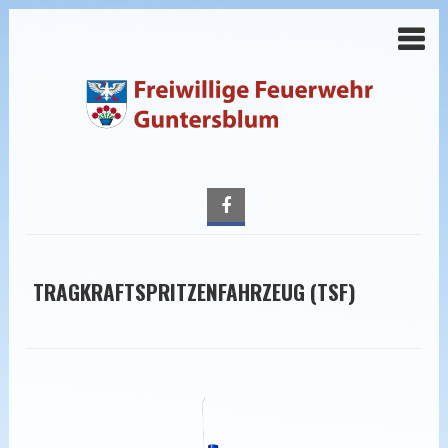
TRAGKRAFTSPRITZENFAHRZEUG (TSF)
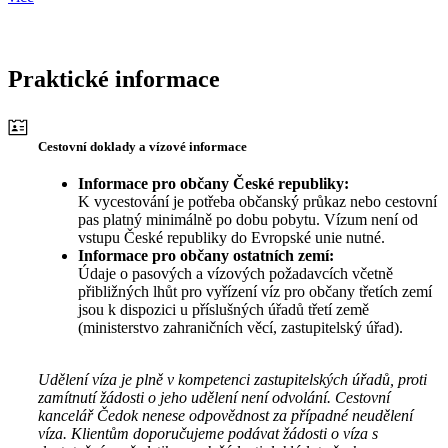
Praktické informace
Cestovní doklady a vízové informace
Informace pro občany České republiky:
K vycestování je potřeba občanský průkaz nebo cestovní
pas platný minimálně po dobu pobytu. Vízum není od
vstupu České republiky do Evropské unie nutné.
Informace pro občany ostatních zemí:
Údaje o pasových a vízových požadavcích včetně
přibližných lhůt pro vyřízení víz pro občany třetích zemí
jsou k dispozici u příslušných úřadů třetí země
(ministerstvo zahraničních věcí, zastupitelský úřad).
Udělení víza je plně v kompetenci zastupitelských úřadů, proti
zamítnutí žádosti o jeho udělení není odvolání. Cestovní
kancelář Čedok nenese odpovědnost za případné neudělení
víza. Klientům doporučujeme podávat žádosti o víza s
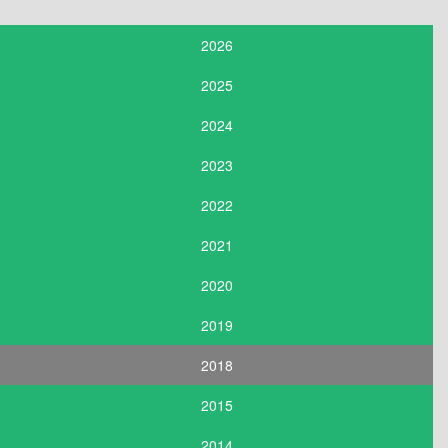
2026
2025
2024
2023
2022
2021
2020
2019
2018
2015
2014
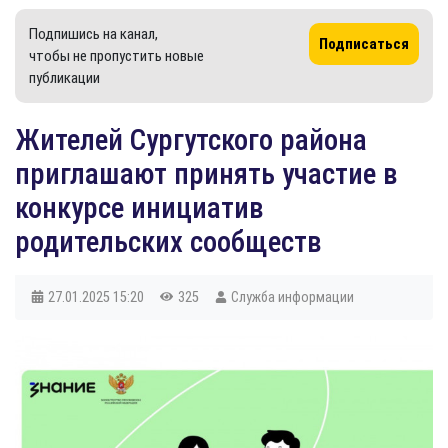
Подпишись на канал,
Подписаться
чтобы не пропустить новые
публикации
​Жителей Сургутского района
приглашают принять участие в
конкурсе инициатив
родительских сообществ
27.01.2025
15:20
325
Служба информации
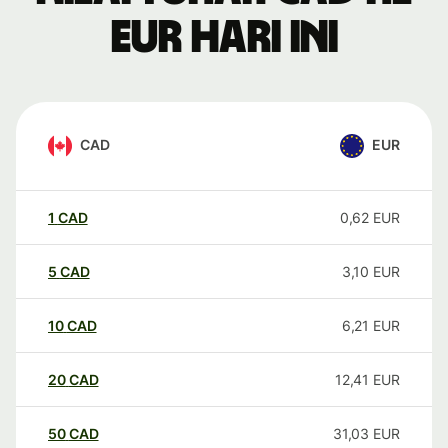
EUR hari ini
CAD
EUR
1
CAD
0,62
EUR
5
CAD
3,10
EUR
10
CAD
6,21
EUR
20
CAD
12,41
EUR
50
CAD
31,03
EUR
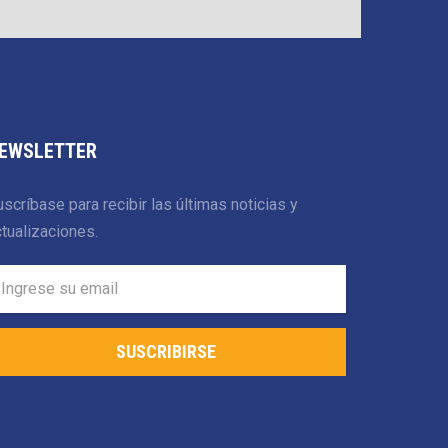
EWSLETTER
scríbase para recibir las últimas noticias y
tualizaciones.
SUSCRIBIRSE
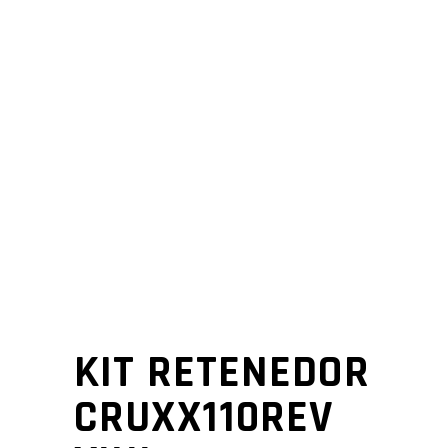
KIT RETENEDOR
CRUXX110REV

__________________________________________________

#### [EXERCISE PROMPT]
Retype the data above exactly, dropping every picture.

#### [EXERCISE ANSWER]
TRAGKRAFTSPRITZENFAHRZEUG (TSF)
Praktické informace
Cestovní doklady a vízové informace
Informace pro občany České republiky:
K vycestování je potřeba občanský průkaz nebo cestovní
pas platný minimálně po dobu pobytu. Vízum není od
vstupu České republiky do Evropské unie nutné.
Informace pro občany ostatních zemí:
Údaje o pasových a vízových požadavcích včetně
přibližných lhůt pro vyřízení víz pro občany třetích zemí
jsou k dispozici u příslušných úřadů třetí země
(ministerstvo zahraničních věcí, zastupitelský úřad).
Udělení víza je plně v kompetenci zastupitelských úřadů, proti
zamítnutí žádosti o jeho udělení není odvolání. Cestovní
kancelář Čedok nenese odpovědnost za případné neudělení
víza. Klientům doporučujeme podávat žádosti o víza s
2026
2025
2024
2023
2022
2021
2020
2019
2018
2015
2014
Подпишись на канал,
Подписаться
чтобы не пропустить новые
публикации
​Жителей Сургутского района
приглашают принять участие в
конкурсе инициатив
родительских сообществ
27.01.2025
15:20
325
Служба информации
EUR hari ini
CAD
EUR
1
CAD
0,62
EUR
5
CAD
3,10
EUR
10
CAD
6,21
EUR
20
CAD
12,41
EUR
50
CAD
31,03
EUR
EWSLETTER
scríbase para recibir las últimas noticias y
tualizaciones.
SUSCRIBIRSE
KIT RETENEDOR
CRUXX110REV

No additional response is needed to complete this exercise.